■ **Assigned task**:
Take each line from the entries that holds "nicht" and copy it out.

Stored data entries:
# # # # #

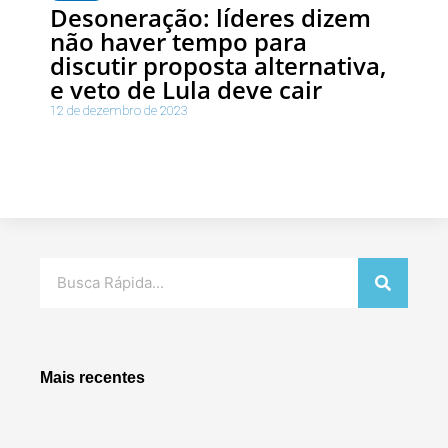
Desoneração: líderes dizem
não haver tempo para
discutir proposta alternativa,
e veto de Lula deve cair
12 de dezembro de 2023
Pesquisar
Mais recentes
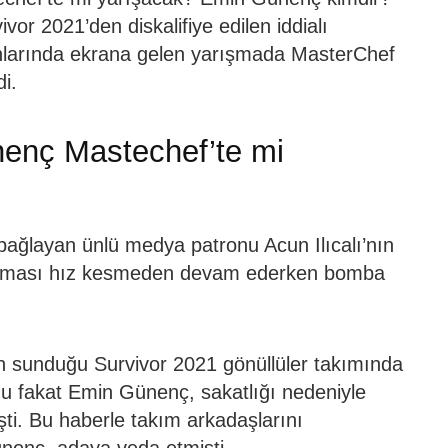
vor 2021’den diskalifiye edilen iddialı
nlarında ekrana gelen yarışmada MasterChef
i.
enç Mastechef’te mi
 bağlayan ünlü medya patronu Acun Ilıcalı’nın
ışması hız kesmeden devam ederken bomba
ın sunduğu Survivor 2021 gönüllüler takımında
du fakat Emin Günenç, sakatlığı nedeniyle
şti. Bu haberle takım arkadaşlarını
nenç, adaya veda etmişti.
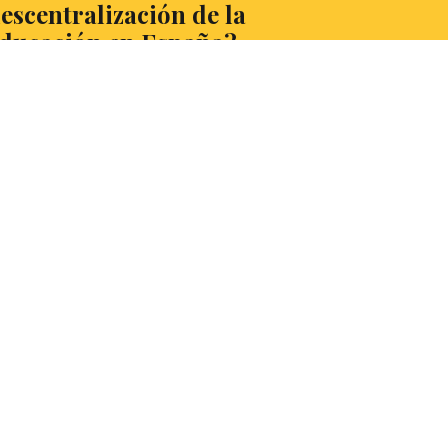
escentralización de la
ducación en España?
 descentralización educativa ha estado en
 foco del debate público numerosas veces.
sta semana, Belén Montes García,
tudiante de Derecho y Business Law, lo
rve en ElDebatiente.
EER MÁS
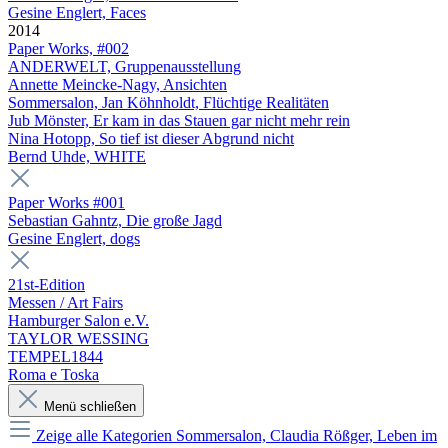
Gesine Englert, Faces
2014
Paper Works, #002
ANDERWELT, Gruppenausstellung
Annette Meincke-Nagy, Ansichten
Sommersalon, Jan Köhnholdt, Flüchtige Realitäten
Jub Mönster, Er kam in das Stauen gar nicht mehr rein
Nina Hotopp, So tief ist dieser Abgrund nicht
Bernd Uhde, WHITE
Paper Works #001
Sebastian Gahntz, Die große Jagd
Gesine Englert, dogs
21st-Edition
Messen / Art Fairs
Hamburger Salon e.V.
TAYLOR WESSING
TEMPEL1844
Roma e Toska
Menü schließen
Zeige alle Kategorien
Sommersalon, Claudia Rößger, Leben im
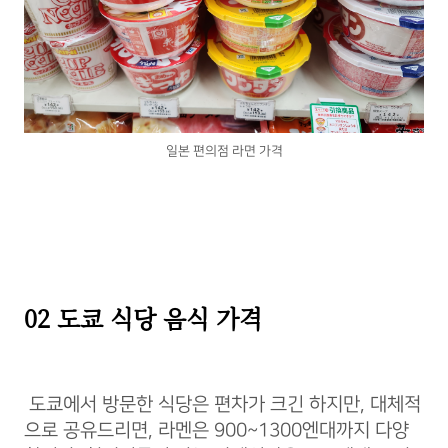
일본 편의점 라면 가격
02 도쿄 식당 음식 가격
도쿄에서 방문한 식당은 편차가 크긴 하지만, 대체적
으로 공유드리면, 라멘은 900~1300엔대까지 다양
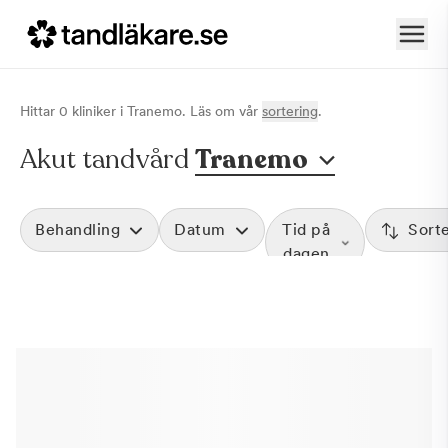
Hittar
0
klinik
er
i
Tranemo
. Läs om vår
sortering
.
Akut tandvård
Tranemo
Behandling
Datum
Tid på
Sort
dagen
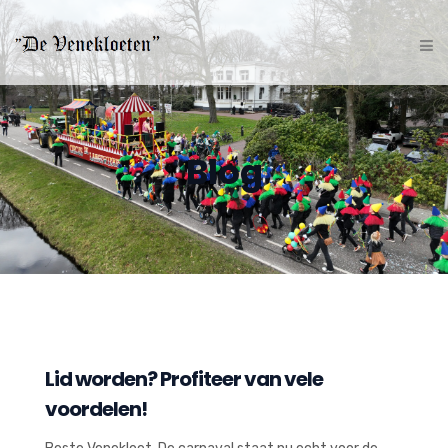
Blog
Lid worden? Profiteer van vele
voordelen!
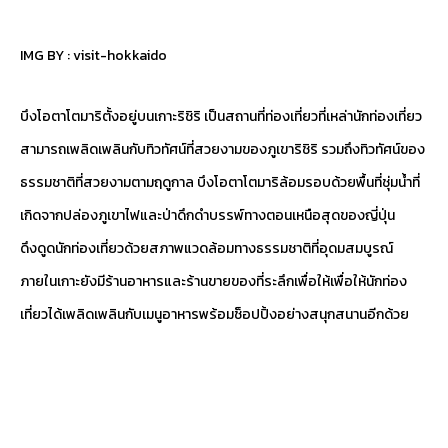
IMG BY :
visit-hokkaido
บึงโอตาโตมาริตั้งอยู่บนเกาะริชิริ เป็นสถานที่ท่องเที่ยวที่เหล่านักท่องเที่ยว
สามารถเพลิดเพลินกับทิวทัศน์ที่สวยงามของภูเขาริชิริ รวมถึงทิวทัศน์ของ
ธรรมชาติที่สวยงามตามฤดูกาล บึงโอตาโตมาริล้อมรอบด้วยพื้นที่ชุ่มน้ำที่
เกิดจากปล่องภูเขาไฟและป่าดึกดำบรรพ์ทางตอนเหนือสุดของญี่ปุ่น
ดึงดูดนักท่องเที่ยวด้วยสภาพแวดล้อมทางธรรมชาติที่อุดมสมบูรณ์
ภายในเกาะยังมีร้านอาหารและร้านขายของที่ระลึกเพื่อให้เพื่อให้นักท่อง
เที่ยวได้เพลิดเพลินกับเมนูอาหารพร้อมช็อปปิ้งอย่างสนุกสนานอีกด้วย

# # # # #

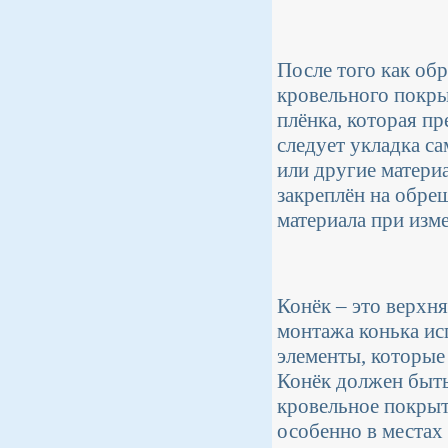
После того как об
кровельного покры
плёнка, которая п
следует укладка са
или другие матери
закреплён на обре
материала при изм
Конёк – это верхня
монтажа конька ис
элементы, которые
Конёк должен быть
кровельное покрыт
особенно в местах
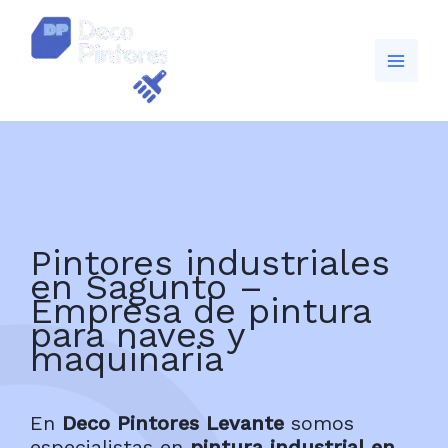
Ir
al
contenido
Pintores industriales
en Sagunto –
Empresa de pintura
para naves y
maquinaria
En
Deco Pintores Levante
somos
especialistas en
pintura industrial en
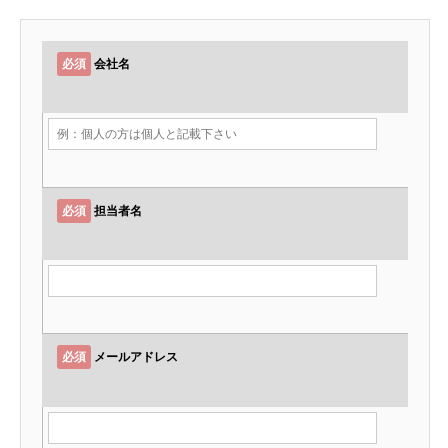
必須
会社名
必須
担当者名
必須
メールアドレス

# # # # #

■ **Task response**:
Jub Mönster, Er kam in das Stauen gar nicht mehr rein
Nina Hotopp, So tief ist dieser Abgrund nicht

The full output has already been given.